Universities are facing renewed calls to do more to help displaced people enter higher education, as president Biden aims to welcome up to 125,000 refugees to the US over the next year.
Announced on September 27, the figure marks the US government’s highest refugee admission target in decades for the 2023 fiscal year, indicating a clear departure from the anti-immigration stance of the previous administration.
The government also announced the launch of a pilot program that will, in time, allow private sponsors to identify and refer individual refugees to priority entry routes. The government specifically noted that this could be used by higher education institutions to sponsor refugee students.
The news comes as non-profits and international agencies renew calls for institutions to do more to increase the number of refugees participating in higher education.
“If every university in the world enrols just 15 refugee students, the refugee higher education crisis will be over”
“If every university in the world enrols just 15 refugee students, the refugee higher education crisis will be over,” said University of the People president Shai Reshef at the Refugee & Migrant Education Conference in September.
University of the People, a tuition-free online university, currently has over 16,000 refugees in its student body and has pledged to enrol 25,000 refugees by 2030. The organisation said it now receives “daily applications” from refugees.
“The biggest challenges are convincing the leaders of [the] world’s 31,000 plus universities that enrolling 15 refugee students each will not have a major impact on their budgets as well as educating them about the benefits that refugees bring to their institutions and how they will enrich the educational experience for all of their students,” Reshef told The PIE News.
Currently, only 5% of refugees have access to higher education according to the UN, compared to 40% of non-refugees.

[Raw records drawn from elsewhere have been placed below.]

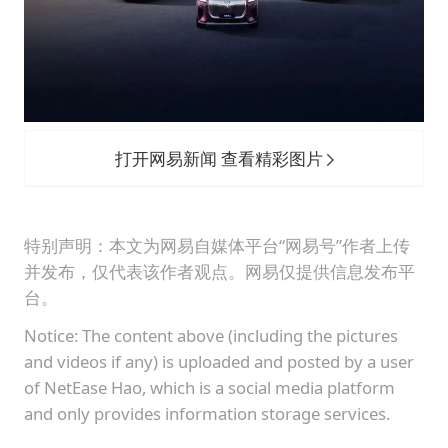
打开网易新闻 查看精彩图片
特别声明：本文为网易自媒体平台“网易号”作者上传
并发布，仅代表该作者观点。网易仅提供信息发布平
台。
Notice: The content above (including the pictures
and videos if any) is uploaded and posted by a user
of NetEase Hao, which is a social media platform
and only provides information storage services.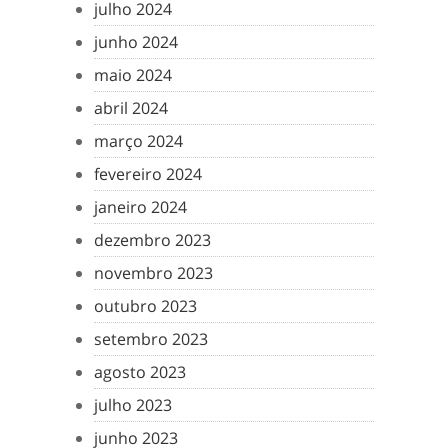
julho 2024
junho 2024
maio 2024
abril 2024
março 2024
fevereiro 2024
janeiro 2024
dezembro 2023
novembro 2023
outubro 2023
setembro 2023
agosto 2023
julho 2023
junho 2023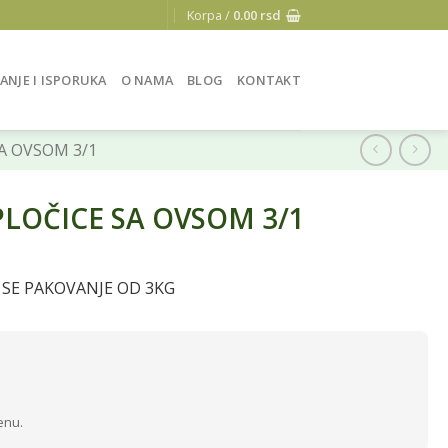
Korpa /
0.00
rsd
ANJE I ISPORUKA
O NAMA
BLOG
KONTAKT
A OVSOM 3/1
PLOČICE SA OVSOM 3/1
 SE PAKOVANJE OD 3KG
enu.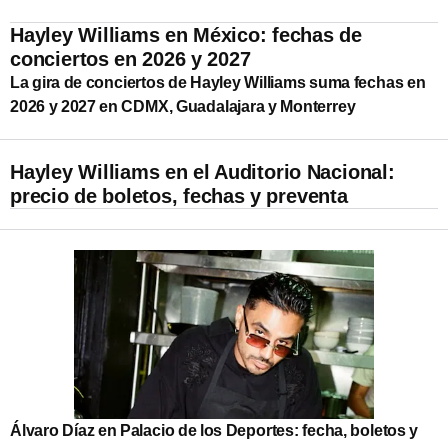
Hayley Williams en México: fechas de
conciertos en 2026 y 2027
La gira de conciertos de Hayley Williams suma fechas en
2026 y 2027 en CDMX, Guadalajara y Monterrey
Hayley Williams en el Auditorio Nacional:
precio de boletos, fechas y preventa
Álvaro Díaz en Palacio de los Deportes: fecha, boletos y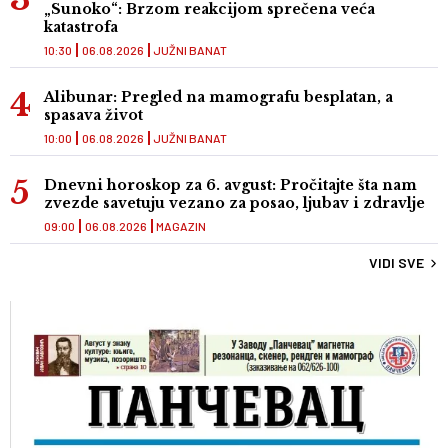
„Sunoko“: Brzom reakcijom sprečena veća
katastrofa
10:30
06.08.2026
JUŽNI BANAT
Alibunar: Pregled na mamografu besplatan, a
spasava život
10:00
06.08.2026
JUŽNI BANAT
Dnevni horoskop za 6. avgust: Pročitajte šta nam
zvezde savetuju vezano za posao, ljubav i zdravlje
09:00
06.08.2026
MAGAZIN
VIDI SVE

The UN has set a target known as 15by30 – a commitment to achieving enrolment of 15% of young refugee women and men in higher education by the year 2030. This would equate to approximately half a million refugees in higher education, compared to the current figure of 90,000.
Ehab Badwi, founder of Syrian Youth Assembly, an organisation that supports refugees to access education, believes that the pandemic and the war in Ukraine have set back progress towards this goal – and that the solution may be in less “traditional” methods of delivering education.
Through the Syrian Youth Assembly’s partnership with Coursera, displaced people can access free online university modules remotely. To date, almost half a million people have enrolled in the courses, which cover topics including technology, AI and medicine.
“It’s not only about giving them access to education, but giving them education that can keep them at the same level as other young people in the world,” Badwi said.
Badwi shared examples of displaced people who have already completed English teaching degrees in Syria, but are unable to work in other countries as different accreditation is required, such as a TESOL certificate. SYA’s platform allows them to complete a free course to obtain a TESOL certificate via Arizona State University.
“We provide them the opportunity to work in something they love,” Badwi said. “We give them their internal peace.”